Backups are not that expensive. They are cheap anymore. If you wanna talk about backups, give us a call. We can help you figure that out.

But I would back up my cloud data so that it’s available someplace else besides just within the vendor’s cloud.

And probably the third thing I would do if I’m going to go and set up some kind of a cloud service, particularly in Google Cloud platform, AWS, Azure or even some kind of SaaS application, I would consider having a third party review. Get another set of eyes out there on it to look at it and to see whether or not we’ve done what we need to do to build out a security-first implementation in using that particular cloud platform.
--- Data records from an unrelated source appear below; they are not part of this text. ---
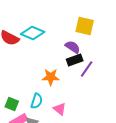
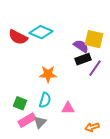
yellow square: (85, 26) -> (94, 39), moved
orange star: (51, 77) -> (48, 74), moved
pink triangle: (60, 109) -> (68, 108), turned -40

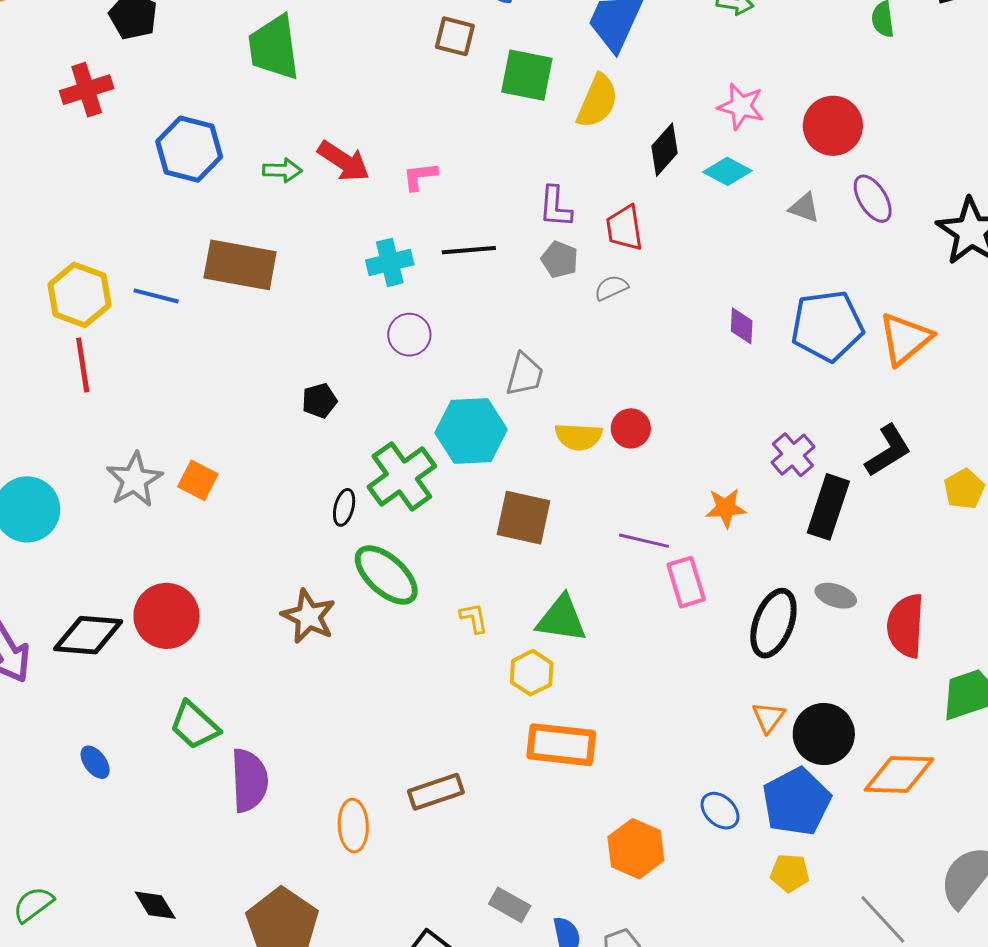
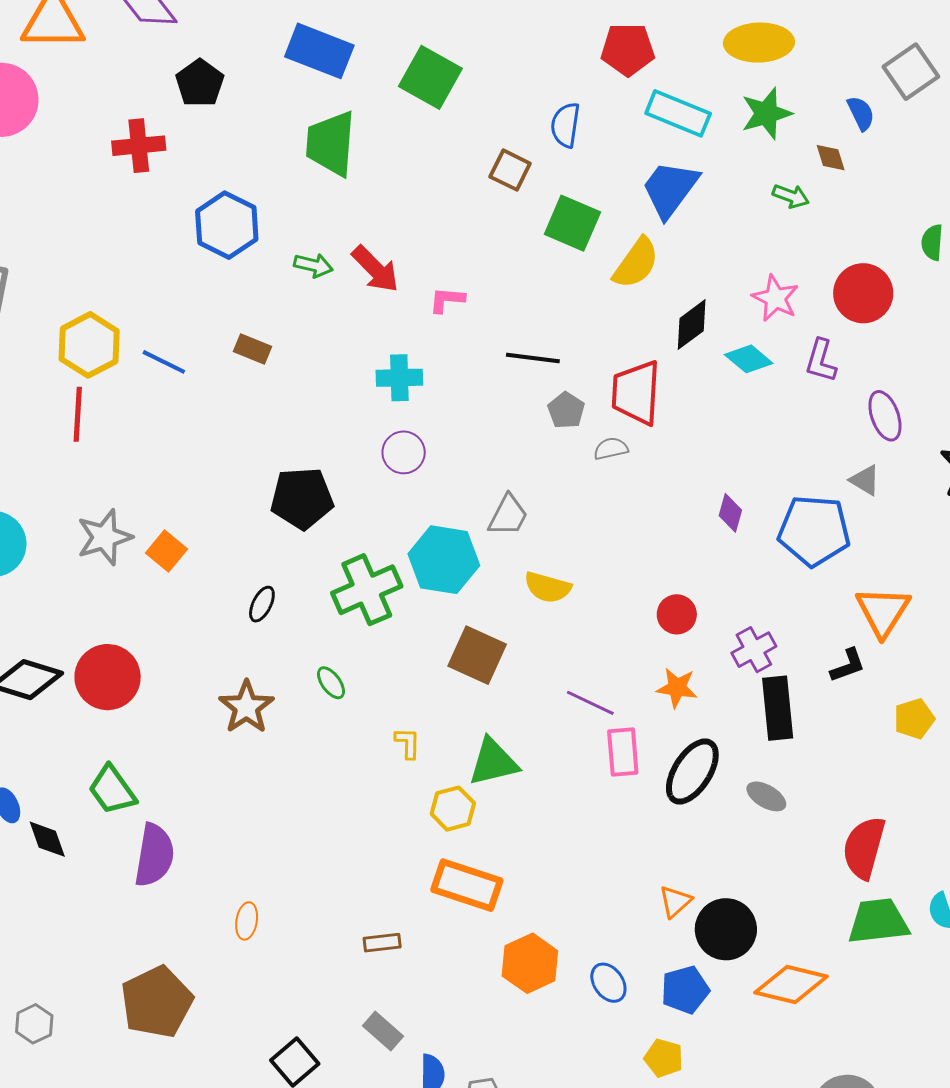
red circle: (833, 126) -> (863, 293), moved
purple L-shape: (555, 207) -> (821, 361), moved
gray triangle: (804, 208) -> (865, 480), moved
red trapezoid: (624, 228) -> (636, 393), size x1.4
black line: (469, 250) -> (533, 358), moved
brown rectangle: (240, 265) -> (252, 349), size x0.5
orange triangle: (905, 339) -> (883, 611), moved, turned -30
black pentagon: (319, 401) -> (302, 498), size x1.8
red circle: (631, 428) -> (677, 614), moved
black L-shape: (888, 451) -> (848, 665), size x0.7
black ellipse: (344, 507) -> (262, 604), moved
black rectangle: (828, 507) -> (778, 708), turned -36
green ellipse: (386, 575) -> (331, 683), size x0.5
green triangle: (562, 619) -> (493, 762), turned -34
black ellipse: (773, 623) -> (692, 771), moved
red semicircle: (906, 626) -> (864, 848), moved
brown rectangle: (436, 792) -> (382, 943), moved, size x0.7
blue pentagon: (796, 802) -> (685, 990), size x0.7
orange ellipse: (353, 826) -> (247, 921), size x0.7
orange hexagon: (636, 849) -> (530, 963), moved
black diamond: (155, 905) -> (47, 839), moved

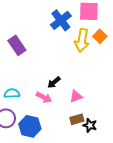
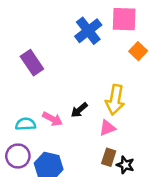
yellow arrow: (82, 40) -> (115, 100), moved
pink arrow: (44, 97) -> (52, 119), moved
brown rectangle: (77, 119) -> (109, 157), turned -56

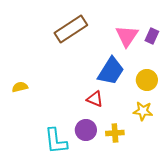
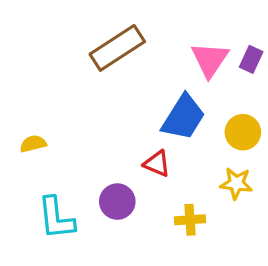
purple circle: (86, 130) -> (117, 202), moved
cyan L-shape: (56, 141) -> (56, 218), moved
Well, there’s no doubt cloud platforms have brought a lot of new availability to organizations and a lot of new capabilities to organizations. There are a lot of good things and I’m sure at all, I’m not saying don’t ever use the cloud, rather they’re part of life today and they can do a lot of good things.

But as you do it, let me encourage you to think through. Don’t just assume because clouds are so easy to use, that they’re safe and they’re secure. And automatically everything’s fine.

It’s not.

And many times the responsibility is on you to configure things and get it right so that your data is secured. If you end up with questions about how to do this, feel free to get in contact with us. You can see some e-mail address, phone number. We’d love to hear from you.

If you’re watching this later on YouTube or something, feel free to contact us if you have questions and we’d be happy to discuss with you as we would love to help you learn to get your digital clouds under control so that all of the data from your organization is secure and they’re running in an environment with security first.

All right.

Hey everybody. Thank you very much for stopping by and watching this.

We appreciate it.

We’ll see you next month on the next episode. All right, goodbye.